When traveling, people often prefer megacities, where every person will find an occupation suitable for his habits and lifestyle. Villages, minus places where any historical events took place or festivals and exhibitions are held, leave out the focus of their attention – after all, there is neither a turbulent nightclub life, nor the luxury of hotel rooms, nor colossal shopping centers, where every day they sell and buy for amounts comparable to the GDP of small Eastern European states. However, some of them still deserve attention, and today we have prepared for you 10 proofs of this.

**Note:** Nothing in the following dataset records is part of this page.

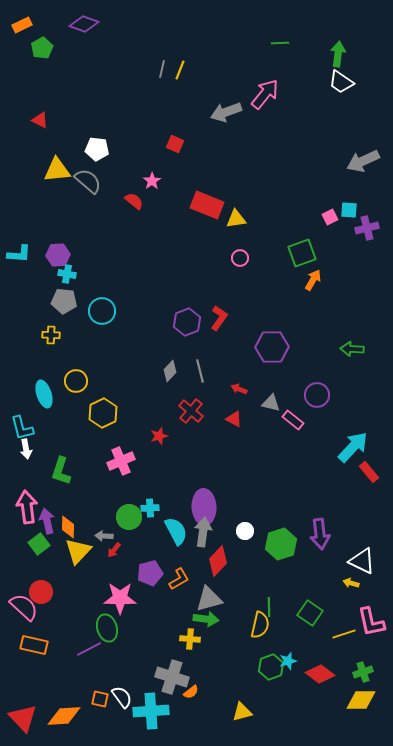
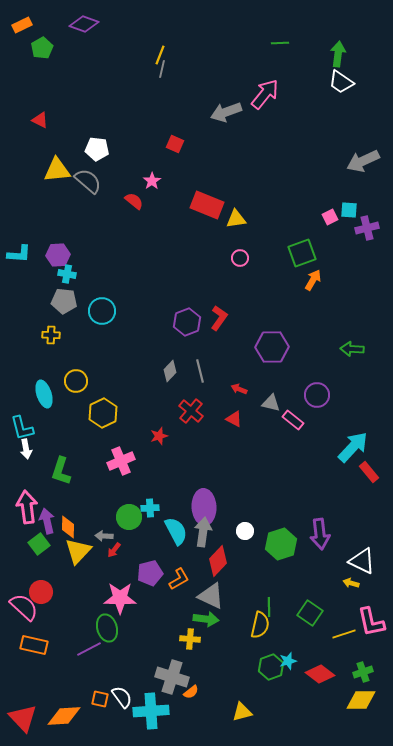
yellow line at (180, 70): moved 20 px left, 15 px up
gray triangle at (209, 599): moved 2 px right, 3 px up; rotated 40 degrees clockwise
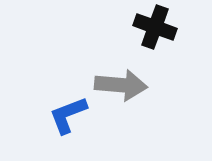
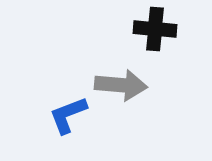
black cross: moved 2 px down; rotated 15 degrees counterclockwise
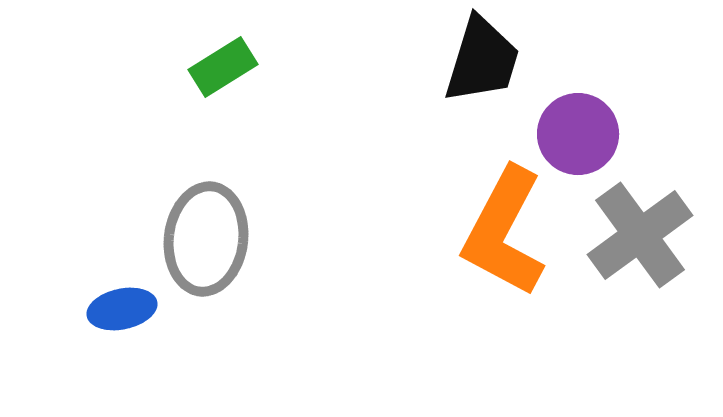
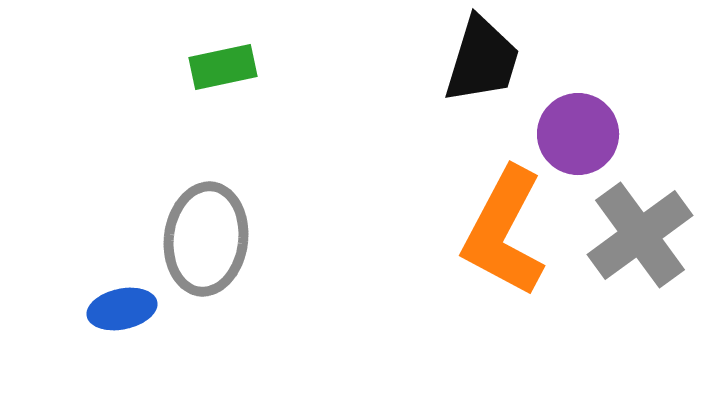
green rectangle: rotated 20 degrees clockwise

The melancholic beauty of lavender fields and olive groves, quiet, paved streets between ancient houses set up a contemplative mood. Those who do not like it and have absolutely nothing to do (well, not peasants to help, really?), you can advise you to pay attention to the flower garden behind the house of the local abbot, especially since there everyone can get lessons in aromatic therapy developed by medieval Cistercian monks for free.
Cinque Terre, Italy
Cities undoubtedly have a more eventful history, and in the villages, if anything happened, it was hardly reflected in the annals and even more so in the history books. In translation, the name of this settlement sounds like "five lands". It was formed by the confluence of several fishing settlements, stretching here and there along the shores of a small bay and connected by narrow mountain paths accessible only to goats and monks.
Most often, rural settlements are monotonous houses with tiny vegetable gardens and orchards surrounded by fruit trees. With a few exceptions, they are all exactly the same.
So is Ortahisar – minus an eighty-meter stone castle, underground restaurants and drinking establishments, as well as a huge underground natural refrigerator, where oranges and tangerines leisurely wait for their ripening.
Ait Benhaddou, Morocco
Most often, wood, stone or similar easily accessible materials are used as a building material in rural areas. But here came the error: the main material for the construction of this village in the middle of the Atlas Mountains, which is in the western part of the Sahara, was a red brick made of a rare kind of clay.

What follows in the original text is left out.